= Tuesday Night Book Club =

US television program

Tuesday Night Book Club is a candid reality show that began airing June 13, 2006 on CBS, which delved into the lives of a group of upper-class women in the Phoenix suburb of Scottsdale. It was meant to play as a reality-based version of Desperate Housewives, and the network's response to Bravo's The Real Housewives of Orange County, which originated an evergreen franchise of multiple series. The program was executive produced by Jay Blumenfield and Tony Marsh and produced by The Jay and Tony Show for Magic Molehill Productions, Inc.

The program was set up so that the women of the 'club' were to meet for a discussion of one book a week. However, this was merely a plot device in order to bring the women together in a room, and the book of the week (which was universally a mass market paperback within the chick lit genre) was discussed only sparingly as most of the women didn't even read the suggested title. The episodes instead chronicled the day-to-day drama encountered as the women attempted to raise their children, maintain their households, and satisfy their husbands and continue to maintain their social standings within the community. According to the network, the women (who all knew each other "directly or indirectly" prior to the show's production) would "discuss everything... from sex to spouses to inner-most conflicts" during these weekly 'book club' meetings.

The program ended up with low ratings even for a summer reality program, and CBS canceled program the day after the second episode aired on June 21, 2006. The series pilot received 5 million viewers while the second one barely managed to attract 4 million. The remainder of the series has never been released to any other television network, nor CBS's online video service efforts.
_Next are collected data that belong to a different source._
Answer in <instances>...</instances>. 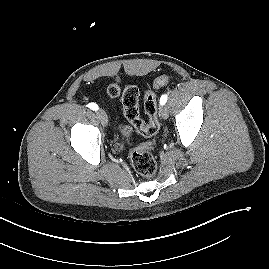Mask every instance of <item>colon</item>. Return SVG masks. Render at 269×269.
<instances>
[{
  "mask_svg": "<svg viewBox=\"0 0 269 269\" xmlns=\"http://www.w3.org/2000/svg\"><path fill=\"white\" fill-rule=\"evenodd\" d=\"M168 82L167 75H161L153 82L152 89L144 96V111L148 117L145 122L140 117L139 91L136 86L128 85L121 91L117 84H111L107 93L111 98H116L122 93V105L128 124L121 126V133L128 138L133 130L146 137L154 136L159 130L158 106L154 89L164 86ZM152 144H145L134 148L129 155L134 170L145 178L153 177L157 172V161L150 149Z\"/></svg>",
  "mask_w": 269,
  "mask_h": 269,
  "instance_id": "1",
  "label": "colon"
}]
</instances>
After the cancellation, local newspaper The Arizona Republic, along with skeptical local residents revealed that some of the show's elements were tinkered with by the producers, such as book club members not living in Scottsdale or previously known by the group, and the house used in the meeting was rented by the production company, not a house of one of the members.

==Cast==

The cast ranged in age from 25 to 46.

- Cris, "The Loyal Wife" Age: 39 Profession: Animal trainer for movies and television
- Sara, "The Party Girl" Age: 26 Profession: Loan manager and aspiring clothing designer
- Jenn, "The Trophy Wife" Age: 38 Profession: Housewife
- Jamie, "The Conflicted Wife" Age: 25 Profession: Salon owner
- Kirin, "The Doctor's Wife" Age: 31 Profession: Housewife, motivational speaker to young girls and former professional model
- Lynn, "The Newlywed" Age: 28 Profession: Speech-language pathologist
- Tina, "The Divorced Mom" Age: 46 Profession: Owns and operates her own marketing business. Former Miss Hawaii USA 1985.